Given Information
We are given that T is a linear transformation that maps $R^n$ onto $R^n$. We have to Show that $T^{-1}$ exists and maps $R^n$ onto $R^n$. we also have to show that is $T^{-1}$ also one-to-one?

Step-1:
A linear transformation $T : \mathbb { R } ^ { n } \rightarrow \mathbb { R } ^ { m }$ with standard matrix A maps $R^n$ onto $R^n$, if and only if columns of A span $R^n$. Hence the columns of matrix A span span $R^n$.

Step-2:
According to the invertible matrix theorem, if A is an $n \times n$ matrix then the statements, A is an invertible and the columns of A span $R^n$ are equivalent. As the columns of matrix span $R^n$, the matrix A is invertible.

Step-3:
The inverse transformation is given by: \[ T ^ { - 1 } ( \mathbf { x } ) = A ^ { - 1 } ( \mathbf { x } ) \] Thus the linear transformation T is invertible. Hence, inverse of T is \[ T ^ { - 1 } ( \mathbf { x } ) = A ^ { - 1 } ( \mathbf { x } ) \]

Step-4:
If a matrix A is invertible, then its inverse is also invertible. Hence, $A^{-1}$ is invertible. So, invertible matrix theorem is true for $A^{-1}$.

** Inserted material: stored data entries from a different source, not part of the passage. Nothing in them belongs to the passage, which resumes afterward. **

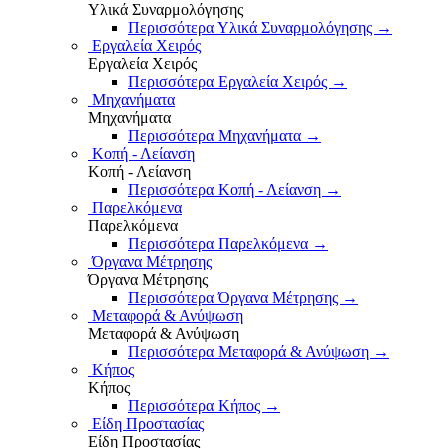
Υλικά Συναρμολόγησης
Περισσότερα Υλικά Συναρμολόγησης
→
Εργαλεία Χειρός
Εργαλεία Χειρός
Περισσότερα Εργαλεία Χειρός
→
Μηχανήματα
Μηχανήματα
Περισσότερα Μηχανήματα
→
Κοπή - Λείανση
Κοπή - Λείανση
Περισσότερα Κοπή - Λείανση
→
Παρελκόμενα
Παρελκόμενα
Περισσότερα Παρελκόμενα
→
Όργανα Μέτρησης
Όργανα Μέτρησης
Περισσότερα Όργανα Μέτρησης
→
Μεταφορά & Ανύψωση
Μεταφορά & Ανύψωση
Περισσότερα Μεταφορά & Ανύψωση
→
Κήπος
Κήπος
Περισσότερα Κήπος
→
Είδη Προστασίας
Είδη Προστασίας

According to the invertible matrix theorem, if A is an $n \times n$ invertible matrix then the statements, A is an invertible, the linear transformation $\mathbf { x } \mapsto A \mathbf { x }$ is one-to-one and the linear transformation $\mathbf { x } \mapsto A \mathbf { x }$ maps $R^n$ onto $R^n$ are equivalent. Therefore,

As the matrix $A^{-1}$ is the standard matrix for, $T^{-1}$ the linear transformation $T^{-1}$ is one-to-one and maps $R^n$ onto $R^n$